I had heard that Mac, IPads and IPhones did not need anti virus even though these days some of the products seem to say that they cover them.
The issues aren't the same with the Mac as compared to iPads and iPhones.
The iPhone (and later the iPad) started from sort of a fresh* system architecture in the mid 2000s. At that point it was very clear that allowing apps free rein over the operating system and hardware was a bad idea.
The Mac operating system however started much earlier. First as NeXTSTEP back in 1989 and later merged with parts of the original Mac operating system around 2000.
So the Mac operating system initially allowed apps much more access to each other, lower levels of the operating system and the hardware than iPhone/iPad allow.
Most experienced Mac users I know do not bother with third party anti-virus/security software, the reasons being:
- there have never been many viruses/malicious software for the Mac (probably due to its ~10% market share)
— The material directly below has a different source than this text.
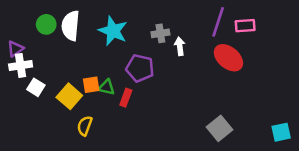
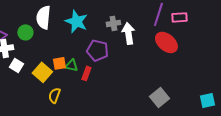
green circle: (46, 24) -> (25, 32), moved
white arrow: (180, 46) -> (128, 33), size x1.5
- Apple have similar built in protections to Defender
- Apple have made better steps at stopping users from accidentally running apps they've downloaded from random places
- the Mac OS has always been more simple and just done less than Windows (providing a smaller attack surface)
- Apple are much quicker to drop support for old technologies/software (lots of Windows vulnerabilities are
in old code that on the Mac would likely have been abandoned years ago)
- Apple have been taking big steps to make the OS and hardware even more secure.
Things Apple have done on the security side in recent years that Windows has been unable to achieve:
- moved all the system software on to a readonly part of the hard drive (preventing malicious code from changing it)
- moved most cryptographic functions to a separately secured processor (so the operating system doesn't even have access to critical security keys)
- encouraged developers to move their apps into sandboxes that restrict what they can do with the OS/other apps
- enabled secure boot by default
- aggressively rolled back the ability of developers to run their code in the very lowest levels of the system
But the Mac is theoretically at least a lot less secure than iPads and iPhones.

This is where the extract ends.